Licht als Thema eines Orgelalbums – das klingt im ersten Augenblick vielleicht trivial, ist es hier aber überhaupt nicht, zumal wir es mit einem ganz speziellen Licht, dem Gegenlicht, zu tun haben; bildende Künstler stellt es vor enorme Herausforderungen. Angela Metzgers Choral Visions of Light and Darkness setzen dabei weder auf das Gestaltungsmittel des Chiaroscuro (Begriff aus der Malerei), noch gehen sie den „ausgelatschten“ Weg „per aspera ad astra“ bzw. „ex tenebris in lucem“. Metzger stellt das Psalm Prelude Nr. 3 „Und ob ich schon wanderte im finstern Tal“ aus Set 1, op. 32 von Herbert Howells buchstäblich ins Zentrum ihres Albums und gruppiert die übrigen sechs Werke spiegelsymmetrisch darum herum: von Max Reger (Beginn und Ende), Philipp Maintz (Jg. 1977, seine beiden Kompositionen erklingen an 2. und 6. Stelle) und Louis Vierne (Track 3 und 5).

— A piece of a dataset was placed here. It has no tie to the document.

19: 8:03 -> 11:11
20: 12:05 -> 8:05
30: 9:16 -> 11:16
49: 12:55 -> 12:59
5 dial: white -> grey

Alle diese Werke thematisieren das Licht auf eher subtile Weise: Sowohl im choralvorspiel XIX – wie schön leucht’ uns der morgenstern von Maintz als auch in Regers Fantasie op. 40 Nr. 1 über denselben Choral wird man nicht (mit Virtuosität) „geblendet“. Dasselbe gilt für Regers Dankpsalm op. 145 Nr. 2 sowie für Maintz’ choralvorspiel III „die nacht ist vorgedrungen“. Das einzige hell strahlende Werk der CD ist Viernes Hymne au soleil op. 53 Nr. 3; seine Feux follets op. 53, Nr. 4 geistern viel zwielichtiger über die Manuale und Pedale als die Hymne.

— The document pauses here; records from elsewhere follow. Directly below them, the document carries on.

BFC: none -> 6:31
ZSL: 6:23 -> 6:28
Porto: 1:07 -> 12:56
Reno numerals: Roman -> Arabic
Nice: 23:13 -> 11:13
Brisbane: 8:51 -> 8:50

Die Werkabfolge und -dramaturgie ist klug gewählt und in sich stimmig – und sie verleiht dem Psalm von Howells tatsächlich besonderes Gewicht. Metzger gestaltet dieses Werk, wie alle anderen, mit ruhiger, souveräner Hand, fantastischen Registerfarben und den genau richtigen Tempi. Vor allem beeindruckt, wie sie es schafft, die Akustik und den langen Nachhall der riesigen Konstantinbasilika für ihre Zwecke zu nutzen. Es gelingt ihr, alle Stücke, auch Viernes toc­catahafte Hymne, vor allem aber die dichten Reger-Texturen, sich logisch entwickeln und wie einen leben­digen Organismus atmen zu lassen. Nichts wirkt überstürzt, gehetzt oder gar geschludert. Metzger ist eine Klang-Architektin, und dass sie ihr Fuß- und Handwerk versteht, hat sie auf ihrem letzten Album mit Orgelwerken von Betsy Jolas (NEOS, Besprechung in organ 4/2025) eindrücklich unter Beweis gestellt.

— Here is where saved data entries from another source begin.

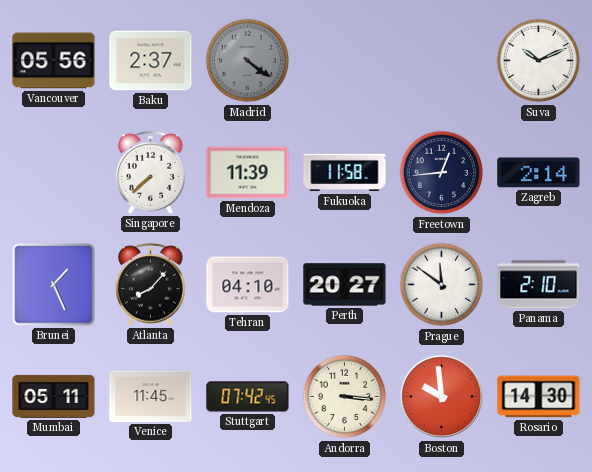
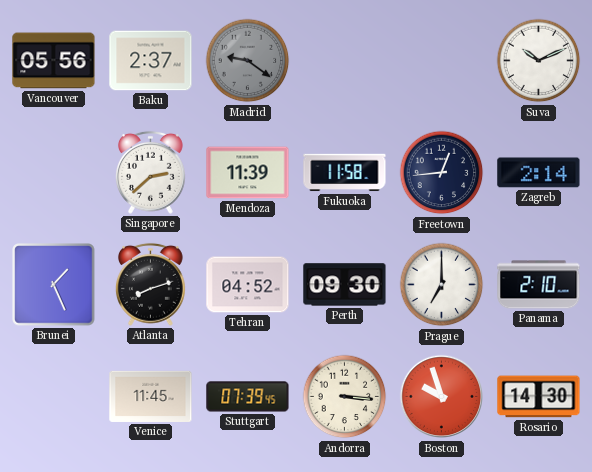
Madrid: 4:21 -> 9:21
Singapore: 7:38 -> 2:38
Atlanta: 8:07 -> 8:12
Tehran: 04:10 -> 04:52
Perth: 20:27 -> 09:30
Prague: 11:51 -> 7:00
Mumbai: 05:11 -> none
Stuttgart: 07:42 -> 07:39
Boston: 9:59 -> 9:57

Positive Überraschungen sind ferner die beiden choralvorspiele des aus Aachen stammenden Philipp Maintz, die hier als Welterstein­spielungen erklingen. Im Booklet erfahren wir, dass Maintz seit 2017 nach dem Vorbild von Bachs Orgelbüchlein an einem Zyklus von Choralvorspielen arbeitet, zuerst für den liturgischen, dann auch für den konzertanten Gebrauch. Es sind meditative, sehr zurückhaltend, aber eindrücklich kolorierte Vorspiele, welche die Choralmelodien zwar meist fragmentiert, dennoch immer erkennbar durchscheinen lassen und die einen Ehrenplatz im The Orgelbüchlein Project (www.orgelbuechlein.co.uk) verdient hätten.
In „Kooperation“ mit der sinfonisch disponierten Eule-Orgel der Trierer Konstantinbasilika (87 Register) und der „gewaltigen“ Akus­tik der ursprünglichen römischen Palastaula gelingt Angela Metzger ein interpretatorisch und konzeptionell rundum überzeugendes Album.